Bug 1286829

Summary: fedmsg-tail "hangs" when host cannot be resolved
Product: [Fedora] Fedora Reporter: Zbigniew Jędrzejewski-Szmek <zbyszek>
Component: fedmsgAssignee: Ralph Bean <rbean>
Status: CLOSED NOTABUG QA Contact: Fedora Extras Quality Assurance <extras-qa>
Severity: unspecified Docs Contact:
Priority: unspecified    
Version: 23CC: lmacken, rbean
Target Milestone: ---   
Target Release: ---   
Hardware: Unspecified   
OS: Unspecified   
Whiteboard:
Fixed In Version: Doc Type: Bug Fix
Doc Text:
Story Points: ---
Clone Of: Environment:
Last Closed: 2016-03-17 14:59:43 UTC Type: Bug
Regression: --- Mount Type: ---
Documentation: --- CRM:
Verified Versions: Category: ---
oVirt Team: --- RHEL 7.3 requirements from Atomic Host:
Cloudforms Team: --- Target Upstream Version:
Embargoed:

Description Zbigniew Jędrzejewski-Szmek 2015-11-30 20:36:13 UTC
Description of problem:
$ fedmsg-tail --pretty
[2015-11-30 15:21:42][    fedmsg WARNING] Couldn't resolve 'hub.fedoraproject.org'
^C()

If the host cannot be resolved, continuing doesn't seem to make much sense. Should exit with an error.

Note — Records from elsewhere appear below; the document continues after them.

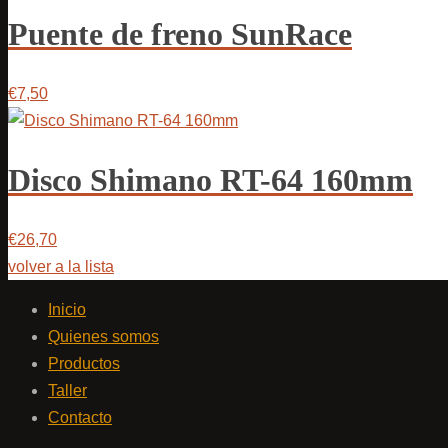
Puente de freno SunRace
€7,50
Disco Shimano RT-64 160mm
€26,70
volver a la lista
Inicio
Quienes somos
Productos
Taller
Contacto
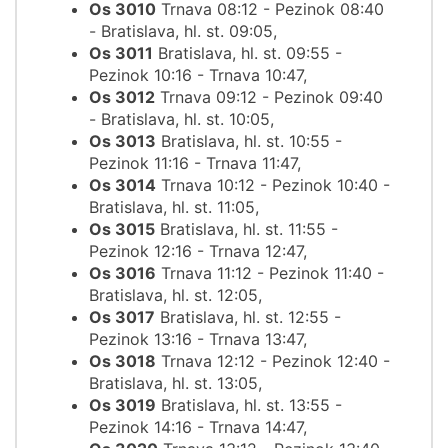
Os 3010
Trnava 08:12 - Pezinok 08:40
- Bratislava, hl. st. 09:05,
Os 3011
Bratislava, hl. st. 09:55 -
Pezinok 10:16 - Trnava 10:47,
Os 3012
Trnava 09:12 - Pezinok 09:40
- Bratislava, hl. st. 10:05,
Os 3013
Bratislava, hl. st. 10:55 -
Pezinok 11:16 - Trnava 11:47,
Os 3014
Trnava 10:12 - Pezinok 10:40 -
Bratislava, hl. st. 11:05,
Os 3015
Bratislava, hl. st. 11:55 -
Pezinok 12:16 - Trnava 12:47,
Os 3016
Trnava 11:12 - Pezinok 11:40 -
Bratislava, hl. st. 12:05,
Os 3017
Bratislava, hl. st. 12:55 -
Pezinok 13:16 - Trnava 13:47,
Os 3018
Trnava 12:12 - Pezinok 12:40 -
Bratislava, hl. st. 13:05,
Os 3019
Bratislava, hl. st. 13:55 -
Pezinok 14:16 - Trnava 14:47,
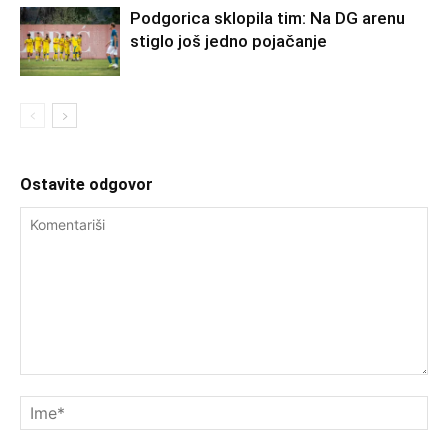
Podgorica sklopila tim: Na DG arenu
stiglo još jedno pojačanje
Ostavite odgovor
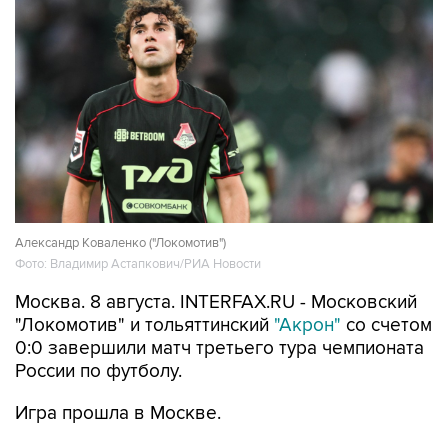
Александр Коваленко ("Локомотив")
Фото: Владимир Астапкович/РИА Новости
Москва. 8 августа. INTERFAX.RU - Московский
"Локомотив" и тольяттинский
"Акрон"
со счетом
0:0 завершили матч третьего тура чемпионата
России по футболу.
Игра прошла в Москве.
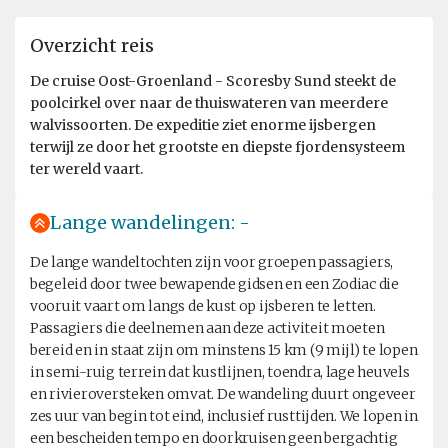
Overzicht reis
De cruise Oost-Groenland - Scoresby Sund steekt de
poolcirkel over naar de thuiswateren van meerdere
walvissoorten. De expeditie ziet enorme ijsbergen
terwijl ze door het grootste en diepste fjordensysteem
ter wereld vaart.
Lange wandelingen: -
De lange wandeltochten zijn voor groepen passagiers,
begeleid door twee bewapende gidsen en een Zodiac die
vooruit vaart om langs de kust op ijsberen te letten.
Passagiers die deelnemen aan deze activiteit moeten
bereid en in staat zijn om minstens 15 km (9 mijl) te lopen
in semi-ruig terrein dat kustlijnen, toendra, lage heuvels
en rivieroversteken omvat. De wandeling duurt ongeveer
zes uur van begin tot eind, inclusief rusttijden. We lopen in
een bescheiden tempo en doorkruisen geen bergachtig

Comment 1 Ralph Bean 2016-03-17 14:55:46 UTC
Good idea, yes.

Comment 2 Ralph Bean 2016-03-17 14:59:43 UTC
Actually, on second thought - take a look at the code here:  https://github.com/fedora-infra/fedmsg/blob/develop/fedmsg/core.py#L359-L364

A fedmsg client can (and usually does) connect to many message producing endpoints.  For a Fedora end-user, you are typically only subscribed to one:  the Fedora Infrastructure outbound gateway at hub.fedoraproject.org:9940.  But you could also be subscribed to debian's endpoint, or others.  Internally in Fedora Infrastructure, our message consumers are connected to hundreds of message producing endpoints.

If *one* of those endpoints is not resolvable for some reason, should the consumer crash?  fedmsg's design suggests "no".  One of our main goals is to be able to fail graceful in the face of partial network outages, so things can continue to operate "as best they can".  That's why there's a warning there, and not an error.

Thanks for the report!  I'm going to close as NOTABUG.  Feel free to take it up on the upstream fedmsg issue tracker if you like and we can debate it more :)

Comment 3 Zbigniew Jędrzejewski-Szmek 2016-03-17 15:08:17 UTC
It could fail if *all* endpoints failed (in particular in this case all==one).

But the whole issue is a bit of an edge case, so I'm not going to open a bug upstream.